Anaximandros, (M.Ö 610-546) Milet’te dünyaya geldi. Thales’in öğrencisi, sonra da ardılı (halefi) olmuş. Güneş saatini bulduğu, ilk haritayı çizdiği söylenir. “Peri physeos= Doğa üzerine” adlı bir yapıtı varmış. Bu hususta bu adla yazılmış ilk yapıtmış bu. Anaximandros da, Thales gibi, arkhe sorunu üzerinde durmuştur.
O da var olanların kökeninin, ana maddenin ne olduğunu soruyor. Ona göre ilk- maddenin sonsuz, tükenmez olması gerekir, çünkü ilk- madde sonsuz yaratmasında sınırsız ve tükenmez olduğunu gösteriyor.Sonsuz kavramını ilkin açık olarak belirleyip, bunu maddeye yükleyen Anaximandros olmuştur. Lakin, Anaximandros anamaddeye yalnız sonsuzluk niteliğini yüklemekle kalmıyor, daha da ileri gidiyor: İlk –madde yalnız sonsuz değildir, sonsuz olandır da; çünkü ona, daha yakın olan başka bir belirlenim yüklenemez. Thales ilk – maddeyi su ile, demek ki belli, bilinen bir madde ile bir tutmuştu. Anaximandros’a göre ise, bunu yapamayız, çünkü her belli, belirli şey sonlu ve sınırlıdır da, yani zıtı ile sınırlanmıştır: Sıcak soğuk ile, sıvı olan katı olanla, aydınlık karanlıkla, vb. sınırlanmıştır. Her belli olan, bundan dolayı sonlu ve sınırlı olan şey, meydana gelmiş olan bir şeydir – sıcak soğuktan, sıvı katıdan meydana gelir– ve yeniden zıtına döner. Böylelikle, birbirinin zıtı olan şeylerden biri,öteki karşısında farklı zamanlarda ağır basar; bu da, bunların içinden çıktıkları sonsuz anamadde içinde yeniden arınmalarına kadar sürer.

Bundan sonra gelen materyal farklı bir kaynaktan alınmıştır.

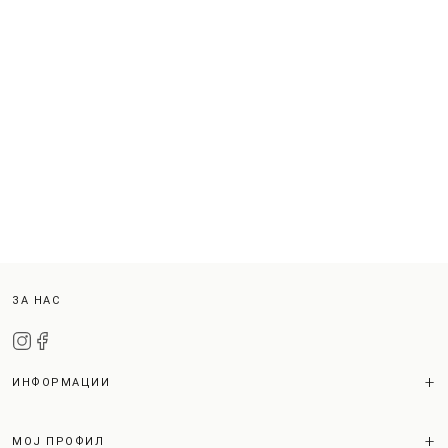
ЗА НАС
ИНФОРМАЦИИ
МОЈ ПРОФИЛ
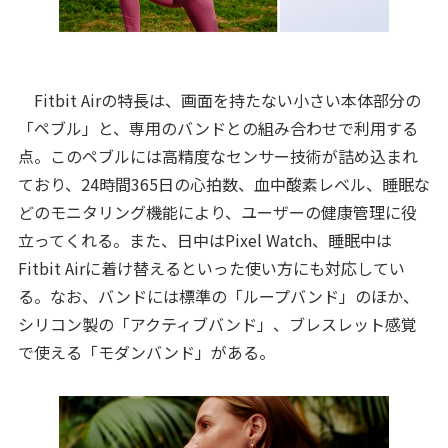
Fitbit Airの特長は、画面を持たない小さい本体部分の
「ペブル」と、専用のバンドとの組み合わせで利用する
点。このペブルには高精度なセンサー技術が詰め込まれ
ており、24時間365日の心拍数、血中酸素レベル、睡眠な
どのモニタリング機能により、ユーザーの健康管理に役
立ってくれる。また、日中はPixel Watch、睡眠中は
Fitbit Airに着け替えるといった使い方にも対応してい
る。なお、バンドには標準の「ループバンド」のほか、
シリコン製の「アクティブバンド」、ブレスレット感覚
で使える「モダンバンド」がある。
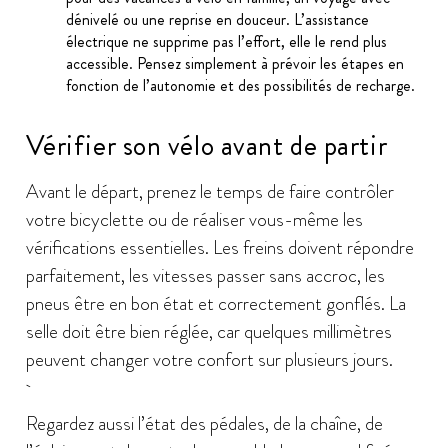
dénivelé ou une reprise en douceur. L’assistance
électrique ne supprime pas l’effort, elle le rend plus
accessible. Pensez simplement à prévoir les étapes en
fonction de l’autonomie et des possibilités de recharge.
Vérifier son vélo avant de partir
Avant le départ, prenez le temps de faire contrôler
votre bicyclette ou de réaliser vous-même les
vérifications essentielles. Les freins doivent répondre
parfaitement, les vitesses passer sans accroc, les
pneus être en bon état et correctement gonflés. La
selle doit être bien réglée, car quelques millimètres
peuvent changer votre confort sur plusieurs jours.
Regardez aussi l’état des pédales, de la chaîne, de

Apeiron anlayışından Anaximandros çok özgün bir doğa görüşü geliştirmiştir:
Apeiron’dan önce sıcak ile soğuk oluşmuştur. Sıcak, ilk etapta soğuk ve karanlık olanı (şekillendirmekte olan yeri) bir alev küresi olarak bir kabuk gibi sarmıştı. Soğuk’tan iki zıt: katı ile sıvı doğmuştur. Sıvı’dan,yeri çevreleyen alev küresinin sıcaklığı yüzünden, buğular yükselip alev küresini halkalara, ateşle dolu olan hava tekerleklerine bölmüşlerdir.Bu tekerlekler de birtakım deliklerin – güneş, ay – alevler saçarlar. Böylelikle hava(buğu) ile ateşin birleşmesinden gök meydana gelmiştir.Yer tepsi şekilinde değil, bir silindir, yuvarlak bir sütün şekilindedir ve boşlukta serbest olarak durur; gök de yerin etrafında döner.
Anaximandros’un bu açıklamalarından açıkça şunu göze çarpıyor, doğal karşıladığımız çeşitli ve karmaşık hadiseleri, burada tek, yalın bir temele bağlama denemesi yapılmaktadır. Anaximandros’u tam bir düşünür yapan da budur; bu yalınlaştırıcı açıklama denemesi, onun gerçekteki çokluğu düşüncede bir birliğe bağlamak istemesidir.